Critical Race Theory isn’t about race or science or math — it’s about politics

April 27, 2022

By John Ransom

Critical Race Theory is not pushing a radical race theory in the name of science. 

Instead, it’s a radical race theory accompanied by a radical political theory that leaves some even on the Left uneasy as they manipulate facts under the guise of science. 

We saw it play out as the state of Florida released some examples of textbooks that included CRT material, as was requested by liberals who wanted to see what the state was talking about when Florida objected to CRT’s inclusion in math textbooks. 

One of the materials shared by the Florida Department of Education was a graph from a survey called the Implicit Association Test that breaks down subconscious racism by ideological affiliation and by age, according to the example shared by CNN. 

In the shared example, older people and conservatives are shown to be the biggest racists — on at least a subconscious level — according to the results of the test. 

But the problem with the example shared in the textbook isn’t that it highlights a problem of race. 

In actuality, it highlights a problem with liberal politics dictating science, which seems to be a common failing of both CRT and the 1619 Project, a foundational piece for its liberal believers that sought to make CRT respectable under the guise of history.  

Critics of the Implicit Association Test, which include the people who designed the survey at Harvard, have that it is being misused and have questioned the utility of the results. 

“The IAT, this research suggests, is a noisy, unreliable measure that correlates far too weakly with any real-world outcomes to be used to predict individuals’ behavior — even the test’s creators have now admitted as such,” according to the New York Magazine. 

In fact, over the last seven years, there’s been a big fight about IAT, with academics becoming so disgusted with the debate- and so irate over the personal attacks- that some don’t even want to participate in the debate anymore. 

“I appreciate your interest but I’m mostly trying to extricate myself from that debate — it’s genuinely unpleasant,” Hart Blanton, a University of Connecticut researcher who has criticized the IAT, told Vox when contacted about his criticism of IAT. 

The Vox article cataloged some of the criticisms of IAT. 

The piece was pretty scathing and all the more impactful because Vox’s own implicit bias would be to support CRT purveyors, which it does not do in this instance.

How unscientific does something have to be exactly for both New York Magazine and Vox to agree that liberals shouldn’t be using it, if only because it’s harmful to their policies?  

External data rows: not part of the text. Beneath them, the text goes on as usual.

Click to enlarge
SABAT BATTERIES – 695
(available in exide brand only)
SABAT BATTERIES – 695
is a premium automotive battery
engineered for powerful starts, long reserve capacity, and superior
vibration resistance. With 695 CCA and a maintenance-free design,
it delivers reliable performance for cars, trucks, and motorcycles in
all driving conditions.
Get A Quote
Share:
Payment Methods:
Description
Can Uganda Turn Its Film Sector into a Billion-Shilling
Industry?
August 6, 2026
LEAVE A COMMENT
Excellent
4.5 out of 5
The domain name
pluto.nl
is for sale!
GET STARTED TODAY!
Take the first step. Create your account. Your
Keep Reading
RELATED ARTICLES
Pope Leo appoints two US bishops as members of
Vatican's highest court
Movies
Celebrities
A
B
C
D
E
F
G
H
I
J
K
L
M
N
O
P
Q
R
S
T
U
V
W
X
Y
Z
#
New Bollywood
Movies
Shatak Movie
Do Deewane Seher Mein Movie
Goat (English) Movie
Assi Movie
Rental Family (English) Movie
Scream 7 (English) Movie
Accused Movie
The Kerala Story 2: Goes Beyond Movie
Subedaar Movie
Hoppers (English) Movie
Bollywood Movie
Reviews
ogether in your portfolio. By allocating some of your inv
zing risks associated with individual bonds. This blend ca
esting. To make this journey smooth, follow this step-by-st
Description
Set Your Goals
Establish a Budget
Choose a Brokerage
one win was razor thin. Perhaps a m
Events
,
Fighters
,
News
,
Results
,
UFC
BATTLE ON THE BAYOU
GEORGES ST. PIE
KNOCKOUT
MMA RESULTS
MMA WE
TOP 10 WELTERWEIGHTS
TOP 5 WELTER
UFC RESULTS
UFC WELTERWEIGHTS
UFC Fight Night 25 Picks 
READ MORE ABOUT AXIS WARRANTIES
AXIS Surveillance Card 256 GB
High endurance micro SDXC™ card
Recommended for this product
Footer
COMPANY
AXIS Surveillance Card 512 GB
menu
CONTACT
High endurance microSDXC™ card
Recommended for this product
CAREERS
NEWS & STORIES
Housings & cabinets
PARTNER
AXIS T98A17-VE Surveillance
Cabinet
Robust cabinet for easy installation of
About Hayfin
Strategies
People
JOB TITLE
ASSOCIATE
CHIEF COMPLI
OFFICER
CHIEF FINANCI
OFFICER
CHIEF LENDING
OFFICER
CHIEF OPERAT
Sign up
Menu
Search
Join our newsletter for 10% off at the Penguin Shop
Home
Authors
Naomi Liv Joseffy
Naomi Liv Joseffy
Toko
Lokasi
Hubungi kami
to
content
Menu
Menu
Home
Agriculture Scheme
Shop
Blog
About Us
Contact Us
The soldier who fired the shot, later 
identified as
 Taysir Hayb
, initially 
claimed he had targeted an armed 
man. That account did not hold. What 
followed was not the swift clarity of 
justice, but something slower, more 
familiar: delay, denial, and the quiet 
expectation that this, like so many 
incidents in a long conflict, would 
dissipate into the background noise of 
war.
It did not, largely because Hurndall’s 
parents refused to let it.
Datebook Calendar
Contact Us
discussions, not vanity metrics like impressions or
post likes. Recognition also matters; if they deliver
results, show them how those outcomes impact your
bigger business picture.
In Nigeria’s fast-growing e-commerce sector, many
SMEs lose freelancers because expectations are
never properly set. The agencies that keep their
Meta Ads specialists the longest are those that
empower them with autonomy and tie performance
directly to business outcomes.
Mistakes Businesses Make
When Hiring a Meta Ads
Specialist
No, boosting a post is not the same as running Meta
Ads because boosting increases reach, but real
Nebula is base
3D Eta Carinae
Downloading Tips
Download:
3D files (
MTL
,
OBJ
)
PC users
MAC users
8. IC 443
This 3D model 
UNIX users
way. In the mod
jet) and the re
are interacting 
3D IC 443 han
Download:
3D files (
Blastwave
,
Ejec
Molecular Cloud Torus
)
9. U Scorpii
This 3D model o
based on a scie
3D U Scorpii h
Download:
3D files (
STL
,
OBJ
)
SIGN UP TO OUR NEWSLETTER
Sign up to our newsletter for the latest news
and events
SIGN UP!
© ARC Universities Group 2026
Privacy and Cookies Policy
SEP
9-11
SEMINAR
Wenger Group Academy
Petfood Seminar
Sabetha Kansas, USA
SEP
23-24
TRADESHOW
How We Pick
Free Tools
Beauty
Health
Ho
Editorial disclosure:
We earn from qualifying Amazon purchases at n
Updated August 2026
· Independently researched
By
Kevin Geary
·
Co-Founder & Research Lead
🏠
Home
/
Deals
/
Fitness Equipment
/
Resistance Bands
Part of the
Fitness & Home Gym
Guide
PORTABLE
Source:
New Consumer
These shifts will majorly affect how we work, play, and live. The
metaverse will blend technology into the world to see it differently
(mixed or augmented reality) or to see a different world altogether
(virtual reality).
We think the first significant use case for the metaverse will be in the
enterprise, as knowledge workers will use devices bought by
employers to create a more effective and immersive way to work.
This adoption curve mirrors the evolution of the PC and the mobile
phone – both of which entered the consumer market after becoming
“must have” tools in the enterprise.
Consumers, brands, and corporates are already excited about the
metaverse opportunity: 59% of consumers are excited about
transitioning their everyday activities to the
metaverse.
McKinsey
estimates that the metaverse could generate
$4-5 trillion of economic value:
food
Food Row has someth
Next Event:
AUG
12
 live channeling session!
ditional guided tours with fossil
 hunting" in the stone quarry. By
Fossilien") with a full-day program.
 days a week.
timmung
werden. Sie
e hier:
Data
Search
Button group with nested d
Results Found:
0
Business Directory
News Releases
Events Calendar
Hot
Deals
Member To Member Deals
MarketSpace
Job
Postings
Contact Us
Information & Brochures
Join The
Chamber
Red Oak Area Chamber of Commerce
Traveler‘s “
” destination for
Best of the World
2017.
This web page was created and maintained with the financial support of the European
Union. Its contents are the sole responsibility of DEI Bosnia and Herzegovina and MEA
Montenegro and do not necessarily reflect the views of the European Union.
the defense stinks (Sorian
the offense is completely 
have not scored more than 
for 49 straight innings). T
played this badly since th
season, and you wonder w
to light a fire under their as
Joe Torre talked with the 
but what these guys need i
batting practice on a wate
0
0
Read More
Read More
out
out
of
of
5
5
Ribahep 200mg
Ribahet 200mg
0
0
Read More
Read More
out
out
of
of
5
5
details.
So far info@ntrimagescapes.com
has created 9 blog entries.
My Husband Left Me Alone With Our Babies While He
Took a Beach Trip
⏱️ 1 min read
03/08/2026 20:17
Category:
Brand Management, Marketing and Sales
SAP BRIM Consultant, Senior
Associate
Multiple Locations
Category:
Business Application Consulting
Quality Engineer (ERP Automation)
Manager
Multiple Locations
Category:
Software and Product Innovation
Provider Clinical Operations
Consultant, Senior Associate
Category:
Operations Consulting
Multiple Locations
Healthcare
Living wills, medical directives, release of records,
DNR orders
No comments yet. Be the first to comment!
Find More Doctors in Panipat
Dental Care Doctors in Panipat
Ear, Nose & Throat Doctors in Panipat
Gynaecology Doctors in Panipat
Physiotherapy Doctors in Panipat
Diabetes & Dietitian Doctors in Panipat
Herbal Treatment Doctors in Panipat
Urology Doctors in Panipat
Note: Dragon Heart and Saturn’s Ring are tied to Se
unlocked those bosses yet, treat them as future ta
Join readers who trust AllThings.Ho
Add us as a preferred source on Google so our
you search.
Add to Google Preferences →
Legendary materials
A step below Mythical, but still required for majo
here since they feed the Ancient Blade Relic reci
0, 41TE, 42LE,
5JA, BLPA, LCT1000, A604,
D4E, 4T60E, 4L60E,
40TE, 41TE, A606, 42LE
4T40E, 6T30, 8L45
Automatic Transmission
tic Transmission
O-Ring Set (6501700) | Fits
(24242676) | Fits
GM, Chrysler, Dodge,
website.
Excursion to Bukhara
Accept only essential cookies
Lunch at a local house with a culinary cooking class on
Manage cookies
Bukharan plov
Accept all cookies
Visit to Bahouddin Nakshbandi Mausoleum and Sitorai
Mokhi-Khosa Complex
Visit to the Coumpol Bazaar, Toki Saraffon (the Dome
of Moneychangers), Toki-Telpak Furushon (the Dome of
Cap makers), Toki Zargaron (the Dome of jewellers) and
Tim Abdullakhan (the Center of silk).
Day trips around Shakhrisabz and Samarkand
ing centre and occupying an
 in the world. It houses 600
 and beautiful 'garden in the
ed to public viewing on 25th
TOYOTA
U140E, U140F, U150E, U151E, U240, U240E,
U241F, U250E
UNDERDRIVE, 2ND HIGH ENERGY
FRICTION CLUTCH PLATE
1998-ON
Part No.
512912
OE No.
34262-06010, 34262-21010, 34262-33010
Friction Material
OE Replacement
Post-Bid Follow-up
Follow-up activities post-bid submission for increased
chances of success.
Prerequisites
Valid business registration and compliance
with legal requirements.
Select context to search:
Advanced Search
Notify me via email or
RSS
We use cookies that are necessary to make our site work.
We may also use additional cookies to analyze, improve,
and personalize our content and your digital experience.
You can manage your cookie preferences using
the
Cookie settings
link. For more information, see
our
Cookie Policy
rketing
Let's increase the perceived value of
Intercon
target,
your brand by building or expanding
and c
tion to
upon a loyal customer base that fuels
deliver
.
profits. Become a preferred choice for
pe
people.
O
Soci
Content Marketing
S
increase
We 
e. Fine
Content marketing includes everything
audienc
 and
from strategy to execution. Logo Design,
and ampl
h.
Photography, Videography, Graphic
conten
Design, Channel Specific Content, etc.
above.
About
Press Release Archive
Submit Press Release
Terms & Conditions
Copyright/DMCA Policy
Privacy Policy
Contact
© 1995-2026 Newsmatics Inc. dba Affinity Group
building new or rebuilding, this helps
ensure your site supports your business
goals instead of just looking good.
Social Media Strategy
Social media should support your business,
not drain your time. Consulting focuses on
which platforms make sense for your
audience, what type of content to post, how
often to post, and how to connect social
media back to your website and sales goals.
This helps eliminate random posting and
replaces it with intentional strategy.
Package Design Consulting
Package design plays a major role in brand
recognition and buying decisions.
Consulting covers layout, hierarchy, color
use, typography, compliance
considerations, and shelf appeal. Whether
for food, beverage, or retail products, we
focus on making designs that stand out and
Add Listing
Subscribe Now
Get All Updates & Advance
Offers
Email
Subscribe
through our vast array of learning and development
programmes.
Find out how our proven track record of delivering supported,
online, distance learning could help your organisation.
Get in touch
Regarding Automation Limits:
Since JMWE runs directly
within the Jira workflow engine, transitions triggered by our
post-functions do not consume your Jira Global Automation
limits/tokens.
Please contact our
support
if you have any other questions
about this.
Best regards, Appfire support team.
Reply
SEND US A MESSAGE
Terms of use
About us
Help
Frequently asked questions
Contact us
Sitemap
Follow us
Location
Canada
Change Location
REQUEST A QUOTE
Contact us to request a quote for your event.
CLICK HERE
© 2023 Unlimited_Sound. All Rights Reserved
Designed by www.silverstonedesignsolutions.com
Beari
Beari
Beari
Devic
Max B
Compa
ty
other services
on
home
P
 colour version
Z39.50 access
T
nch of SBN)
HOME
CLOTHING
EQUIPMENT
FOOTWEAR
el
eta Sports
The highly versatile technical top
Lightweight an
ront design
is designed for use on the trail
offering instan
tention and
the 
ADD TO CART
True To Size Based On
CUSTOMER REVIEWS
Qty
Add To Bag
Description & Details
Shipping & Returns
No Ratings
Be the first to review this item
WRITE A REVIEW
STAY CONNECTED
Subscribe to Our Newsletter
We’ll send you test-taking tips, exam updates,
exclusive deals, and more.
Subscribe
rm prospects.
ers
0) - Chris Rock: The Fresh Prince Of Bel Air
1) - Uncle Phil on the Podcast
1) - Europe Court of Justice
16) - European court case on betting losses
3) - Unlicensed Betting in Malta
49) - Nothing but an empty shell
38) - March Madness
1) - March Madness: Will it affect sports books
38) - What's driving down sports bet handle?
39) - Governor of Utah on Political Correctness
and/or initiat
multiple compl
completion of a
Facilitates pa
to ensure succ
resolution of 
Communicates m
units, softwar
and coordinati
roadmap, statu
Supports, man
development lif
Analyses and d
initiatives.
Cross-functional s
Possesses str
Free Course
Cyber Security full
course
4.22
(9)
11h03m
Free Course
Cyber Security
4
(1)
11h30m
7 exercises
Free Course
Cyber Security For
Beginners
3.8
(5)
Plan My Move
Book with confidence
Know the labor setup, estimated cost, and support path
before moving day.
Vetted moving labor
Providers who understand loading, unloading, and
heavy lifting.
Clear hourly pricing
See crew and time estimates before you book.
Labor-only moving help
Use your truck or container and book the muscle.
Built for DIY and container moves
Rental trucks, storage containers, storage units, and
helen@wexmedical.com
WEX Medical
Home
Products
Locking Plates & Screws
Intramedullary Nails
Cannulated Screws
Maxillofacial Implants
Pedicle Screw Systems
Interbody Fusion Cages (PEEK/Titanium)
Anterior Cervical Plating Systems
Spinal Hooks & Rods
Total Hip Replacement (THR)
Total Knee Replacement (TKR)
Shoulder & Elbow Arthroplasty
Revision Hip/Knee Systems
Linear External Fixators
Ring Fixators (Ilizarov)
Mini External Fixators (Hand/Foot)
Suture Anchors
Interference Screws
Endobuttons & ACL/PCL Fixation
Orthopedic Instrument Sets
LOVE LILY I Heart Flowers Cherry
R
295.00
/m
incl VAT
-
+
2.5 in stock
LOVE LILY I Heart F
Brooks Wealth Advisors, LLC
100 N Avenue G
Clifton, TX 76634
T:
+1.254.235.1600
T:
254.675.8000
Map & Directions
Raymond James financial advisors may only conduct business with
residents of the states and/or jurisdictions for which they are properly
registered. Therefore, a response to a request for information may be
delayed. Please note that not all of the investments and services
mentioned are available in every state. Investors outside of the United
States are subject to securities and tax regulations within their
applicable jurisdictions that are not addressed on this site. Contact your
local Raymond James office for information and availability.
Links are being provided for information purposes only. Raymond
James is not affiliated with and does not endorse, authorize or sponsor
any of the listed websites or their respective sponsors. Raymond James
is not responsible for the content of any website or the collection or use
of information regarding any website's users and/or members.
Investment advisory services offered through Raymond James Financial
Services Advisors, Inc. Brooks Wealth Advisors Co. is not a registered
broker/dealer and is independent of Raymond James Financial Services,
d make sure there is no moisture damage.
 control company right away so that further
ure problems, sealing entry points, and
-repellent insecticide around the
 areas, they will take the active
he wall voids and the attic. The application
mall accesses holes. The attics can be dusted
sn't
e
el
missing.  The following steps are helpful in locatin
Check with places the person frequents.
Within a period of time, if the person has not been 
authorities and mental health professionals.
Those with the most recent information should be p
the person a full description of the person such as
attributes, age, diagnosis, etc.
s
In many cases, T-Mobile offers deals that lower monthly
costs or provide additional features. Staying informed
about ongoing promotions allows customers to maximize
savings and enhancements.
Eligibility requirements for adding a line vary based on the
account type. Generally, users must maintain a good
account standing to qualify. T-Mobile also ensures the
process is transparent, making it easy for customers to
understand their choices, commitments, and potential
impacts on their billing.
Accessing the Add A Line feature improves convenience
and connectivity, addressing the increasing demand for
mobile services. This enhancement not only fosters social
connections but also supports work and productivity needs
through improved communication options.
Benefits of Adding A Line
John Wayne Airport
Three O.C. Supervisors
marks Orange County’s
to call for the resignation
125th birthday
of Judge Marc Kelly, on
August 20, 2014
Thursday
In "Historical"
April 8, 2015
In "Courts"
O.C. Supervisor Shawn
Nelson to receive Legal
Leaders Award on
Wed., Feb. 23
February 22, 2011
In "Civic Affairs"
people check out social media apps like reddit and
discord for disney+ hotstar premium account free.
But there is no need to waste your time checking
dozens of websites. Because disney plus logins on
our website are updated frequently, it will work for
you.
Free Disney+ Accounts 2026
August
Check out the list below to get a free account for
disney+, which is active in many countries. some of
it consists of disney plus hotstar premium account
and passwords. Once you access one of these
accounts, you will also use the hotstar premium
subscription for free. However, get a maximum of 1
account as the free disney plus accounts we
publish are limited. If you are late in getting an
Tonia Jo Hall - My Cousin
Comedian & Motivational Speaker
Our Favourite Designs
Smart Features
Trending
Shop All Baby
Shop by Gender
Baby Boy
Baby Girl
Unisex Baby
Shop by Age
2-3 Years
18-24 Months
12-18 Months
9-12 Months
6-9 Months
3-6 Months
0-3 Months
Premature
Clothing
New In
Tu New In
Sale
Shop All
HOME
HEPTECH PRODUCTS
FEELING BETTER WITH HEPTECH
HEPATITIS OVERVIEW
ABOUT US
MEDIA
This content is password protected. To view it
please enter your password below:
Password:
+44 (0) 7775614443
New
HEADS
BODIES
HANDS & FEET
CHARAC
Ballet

CRT comes close to answering that question. 

This CRT isn’t just a problem in elementary, middle and high schools in Florida, or around the nation, because it promotes racism. 

It’s also been a problem at research universities too because it promotes inaccurate data for political gain that many Left-leaning academics disagree with.  

How will lower-level schools like public K-12 schools have the chance to educate if they teach using a methodology that’s already tearing academics apart?

Public schools are exactly that: public. 

They should seek to create the broadest possible support from the general public for the curriculum, and they certainly shouldn’t seek to promote controversial results where there is no scientific consensus and will further divide the community and weaken support for public schools

The implicit bias of the textbook creators and publishers showed that the inclusion of the IAT example was a political act, not a scientific act, as the publishers purposefully chose an example that already has come under fire for questionable scholarship. 

Either that or the publishers didn’t vet the science behind what they were publishing, which is hard to believe.   

But CRT proponents, including those who are working in K-12 education, are so mesmerized by their theory that explains everything, that they would rather use substandard work to make the point than choose a less controversial example that enjoys more consensus.

And that’s likely because there are no “less controversial” examples of CRT. 

The danger that comes with all such proponents of theories everything, such as Marxists, is that the only objective truth they know is the truth they force others to go along with, even if unwillingly.